Bethany, who had prepared yet another handkerchief full of ice, turned to Varric and asked, “Should we play pin the ice pack on the elf? Honestly I’m guessing there are no wrong answers.”
Of course, with her time spent healing, she had an eye for these things. She leaned over and whispered in Varric’s ear.
He grinned. “Alright Mister-Younger-Than-The-Rest-of-Us, let’s have a demonstration of your peak physical condition. We’ll start with something nice and easy. Put your hand all the way up in the air, as far as it will go.”
Fenris rolled his eyes and started to raise his hand.
“The other hand,” Varric and Bethany protested at the same time.
Fenris considered the hand currently holding his cup of wine. “No.”
Hawke accepted the ice pack from Bethany and placed it on his shoulder for him.  “I really thought I’d be much older when all my conversations devolved into what hurt where and how bad,” she said, Seems like a conversation for people with white hair.”
Fenris gave her a very pointed look.
“I mean like Varric,” she sighed. “He’s not nearly gray enough for this conversation.”
“Thanks, Hawke.”
“Any time. Anyway I suppose we’ll really be lost when we start arguing over whose pain is the worst.”
“It’s you,” Bethany said simultaneously with Fenris’s “Yours is.”
Varric, who might have enjoyed a great sympathy for his poor wrist that started the entire conversation, had to agree. “We all saw—”
“Don’t bring up the Arishok,” Hawke interrupted flatly, “I’m so tired of talking about the blasted Arishok—”
“That golem-looking thing in the Deep Roads that crushed your foot,” he finished.
“I was going to say that time a Maker’s Fist blasted her right off a cliff on the Wounded Coast,” Bethany said, “I think she hit every shrub on the way down.”
“I was thinking of the Arishok,” Fenris said.
Hawke elbowed him.
“We all had our fair share,” she said, “What about that time Merrill got that spider bite and we had to carry her home?”

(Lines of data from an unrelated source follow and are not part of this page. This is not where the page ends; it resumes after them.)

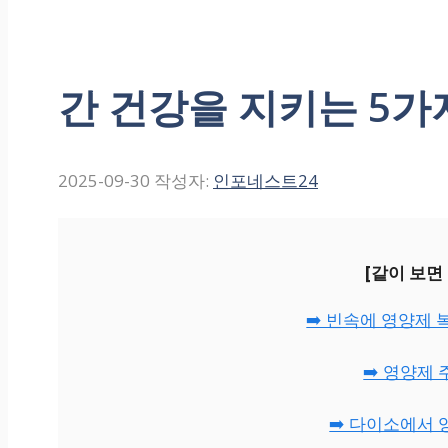
간 건강을 지키는 5가
2025-09-30
작성자:
인포네스트24
[같이 보면
➡️ 빈속에 영양제 
➡️ 영양제
➡️ 다이소에서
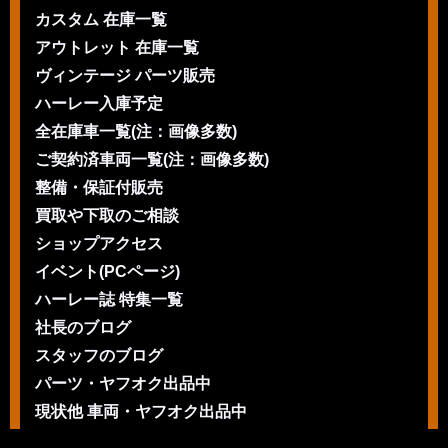
カスタム 在庫一覧
アウトレット 在庫一覧
ヴィンテージ パーツ販売
ハーレー入庫予定
全在庫車一覧(注：画像多数)
ご契約済車両一覧(注：画像多数)
整備・保証付販売
買取や下取のご相談
ショップアクセス
イベント(PCページ)
ハーレー誌 特集一覧
社長のブログ
スタッフのブログ
パーツ・ヤフオク出品中
現状他 車両・ヤフオク出品中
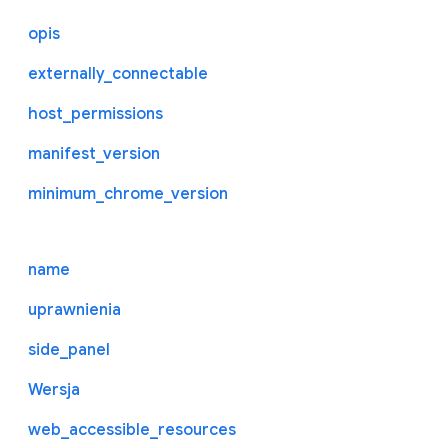
opis
externally_connectable
host_permissions
manifest_version
minimum_chrome_version
name
uprawnienia
side_panel
Wersja
web_accessible_resources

“That was nothing,” Varric said, “She was fine by the time we got back, but I think she was enjoying the ride. Void, she probably weighs less than Bianca, so it wasn’t some big imposition or anything. Whoever had to carry her staff got the worse end of that deal.”

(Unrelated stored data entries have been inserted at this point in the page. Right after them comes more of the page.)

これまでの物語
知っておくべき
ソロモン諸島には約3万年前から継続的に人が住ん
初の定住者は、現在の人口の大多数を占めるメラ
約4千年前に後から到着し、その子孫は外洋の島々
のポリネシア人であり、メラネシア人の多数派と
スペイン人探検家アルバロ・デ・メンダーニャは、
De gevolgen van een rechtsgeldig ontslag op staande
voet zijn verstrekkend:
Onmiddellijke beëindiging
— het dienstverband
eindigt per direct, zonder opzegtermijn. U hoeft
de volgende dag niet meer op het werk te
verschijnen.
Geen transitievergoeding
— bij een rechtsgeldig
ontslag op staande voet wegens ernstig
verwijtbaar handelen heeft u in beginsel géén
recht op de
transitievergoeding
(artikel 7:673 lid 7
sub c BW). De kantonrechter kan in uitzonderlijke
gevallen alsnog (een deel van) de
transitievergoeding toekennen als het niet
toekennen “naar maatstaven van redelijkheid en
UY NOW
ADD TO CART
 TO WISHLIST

“What about when Isabela got that nasty burn? I can still remember the smell,” Bethany said, scrunching up her nose.
“But you healed that in about a minute,” Hawke said, “She hardly suffered at all.”
The rest of the evening was spent arguing over not over which injury was the most grievous, but which injury was the stupidest in their history. Isabela’s hand blowing up twice its usual size because of what turned out to be a very infected splinter was right up there with the time a crab snapped Fenris’s bare toes and refused to let go until Varric bolted it. Varric personally felt that while Isabela’s injury was more serious, Fenris deserved the crown because he could have just done his lyrium thing at any moment to get away, but instead hopped around like an idiot for a solid minute before Hawke got him to hold still.
Regardless, the ice eventually melted, leaving them all a little soggy, a little nostalgic, and definitely ready for bed.
~
In their bedroom, after their slow, verbose goodbyes to friends and family that involved Hawke hugging everyone at least three times, including Fenris who was going nowhere, Fenris asked Hawke, “So what happens now?”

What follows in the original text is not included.